◆ **TASK ITEM**: In the copy, include no pictures. Reproduce the rest of the entries exactly.

◆ ◆ ◆ ◆ ◆

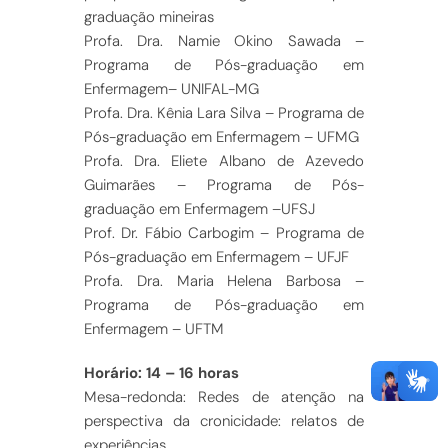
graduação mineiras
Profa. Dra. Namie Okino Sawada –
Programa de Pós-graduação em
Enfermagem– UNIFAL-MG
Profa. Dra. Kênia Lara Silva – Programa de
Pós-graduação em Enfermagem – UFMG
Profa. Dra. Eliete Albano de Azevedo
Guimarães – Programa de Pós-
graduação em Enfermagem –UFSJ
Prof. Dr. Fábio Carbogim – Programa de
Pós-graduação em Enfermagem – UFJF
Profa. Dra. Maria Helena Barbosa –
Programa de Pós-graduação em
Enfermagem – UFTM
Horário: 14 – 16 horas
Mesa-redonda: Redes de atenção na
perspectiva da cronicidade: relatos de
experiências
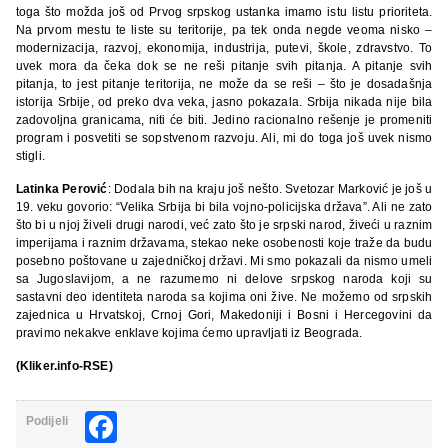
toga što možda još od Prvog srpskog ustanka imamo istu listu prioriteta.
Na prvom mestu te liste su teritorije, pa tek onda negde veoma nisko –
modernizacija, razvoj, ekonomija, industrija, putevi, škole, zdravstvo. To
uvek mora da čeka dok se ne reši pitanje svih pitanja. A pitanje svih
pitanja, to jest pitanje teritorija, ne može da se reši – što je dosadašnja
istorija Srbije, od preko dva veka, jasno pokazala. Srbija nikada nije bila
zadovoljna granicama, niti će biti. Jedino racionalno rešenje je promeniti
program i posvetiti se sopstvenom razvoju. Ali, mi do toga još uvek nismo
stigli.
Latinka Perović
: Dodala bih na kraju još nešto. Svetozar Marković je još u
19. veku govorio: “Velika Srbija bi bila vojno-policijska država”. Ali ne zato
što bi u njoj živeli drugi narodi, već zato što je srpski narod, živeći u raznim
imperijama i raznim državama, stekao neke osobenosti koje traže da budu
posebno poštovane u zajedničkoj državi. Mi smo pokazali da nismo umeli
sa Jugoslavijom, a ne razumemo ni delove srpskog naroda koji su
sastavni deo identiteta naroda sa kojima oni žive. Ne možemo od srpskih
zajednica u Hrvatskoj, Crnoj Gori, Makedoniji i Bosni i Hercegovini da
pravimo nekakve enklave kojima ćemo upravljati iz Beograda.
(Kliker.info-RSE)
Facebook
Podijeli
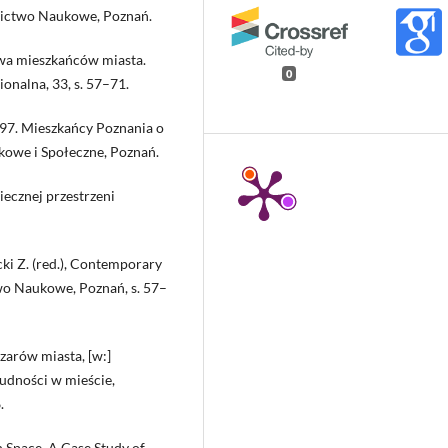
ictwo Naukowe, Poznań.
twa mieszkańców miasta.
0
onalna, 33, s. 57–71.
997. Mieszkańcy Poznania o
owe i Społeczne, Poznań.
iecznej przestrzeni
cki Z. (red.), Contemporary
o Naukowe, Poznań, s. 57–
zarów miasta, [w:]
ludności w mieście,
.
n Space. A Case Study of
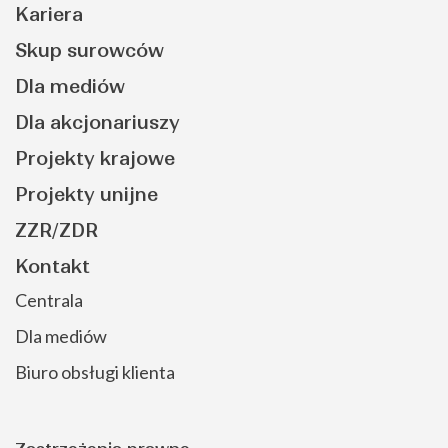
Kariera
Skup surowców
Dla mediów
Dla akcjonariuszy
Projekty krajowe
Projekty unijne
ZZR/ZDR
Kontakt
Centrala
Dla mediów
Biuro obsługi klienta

◆ ◆ ◆ ◆ ◆

◆ **SOLUTION TO THIS PROBLEM**:
graduação mineiras
Profa. Dra. Namie Okino Sawada –
Programa de Pós-graduação em
Enfermagem– UNIFAL-MG
Profa. Dra. Kênia Lara Silva – Programa de
Pós-graduação em Enfermagem – UFMG
Profa. Dra. Eliete Albano de Azevedo
Guimarães – Programa de Pós-
graduação em Enfermagem –UFSJ
Prof. Dr. Fábio Carbogim – Programa de
Pós-graduação em Enfermagem – UFJF
Profa. Dra. Maria Helena Barbosa –
Programa de Pós-graduação em
Enfermagem – UFTM
Horário: 14 – 16 horas
Mesa-redonda: Redes de atenção na
perspectiva da cronicidade: relatos de
experiências
toga što možda još od Prvog srpskog ustanka imamo istu listu prioriteta.
Na prvom mestu te liste su teritorije, pa tek onda negde veoma nisko –
modernizacija, razvoj, ekonomija, industrija, putevi, škole, zdravstvo. To
uvek mora da čeka dok se ne reši pitanje svih pitanja. A pitanje svih
pitanja, to jest pitanje teritorija, ne može da se reši – što je dosadašnja
istorija Srbije, od preko dva veka, jasno pokazala. Srbija nikada nije bila
zadovoljna granicama, niti će biti. Jedino racionalno rešenje je promeniti
program i posvetiti se sopstvenom razvoju. Ali, mi do toga još uvek nismo
stigli.
Latinka Perović
: Dodala bih na kraju još nešto. Svetozar Marković je još u
19. veku govorio: “Velika Srbija bi bila vojno-policijska država”. Ali ne zato
što bi u njoj živeli drugi narodi, već zato što je srpski narod, živeći u raznim
imperijama i raznim državama, stekao neke osobenosti koje traže da budu
posebno poštovane u zajedničkoj državi. Mi smo pokazali da nismo umeli
sa Jugoslavijom, a ne razumemo ni delove srpskog naroda koji su
sastavni deo identiteta naroda sa kojima oni žive. Ne možemo od srpskih
zajednica u Hrvatskoj, Crnoj Gori, Makedoniji i Bosni i Hercegovini da
pravimo nekakve enklave kojima ćemo upravljati iz Beograda.
(Kliker.info-RSE)
Facebook
Podijeli
ictwo Naukowe, Poznań.
twa mieszkańców miasta.
0
onalna, 33, s. 57–71.
997. Mieszkańcy Poznania o
owe i Społeczne, Poznań.
iecznej przestrzeni
cki Z. (red.), Contemporary
o Naukowe, Poznań, s. 57–
zarów miasta, [w:]
ludności w mieście,
.
n Space. A Case Study of
Kariera
Skup surowców
Dla mediów
Dla akcjonariuszy
Projekty krajowe
Projekty unijne
ZZR/ZDR
Kontakt
Centrala
Dla mediów
Biuro obsługi klienta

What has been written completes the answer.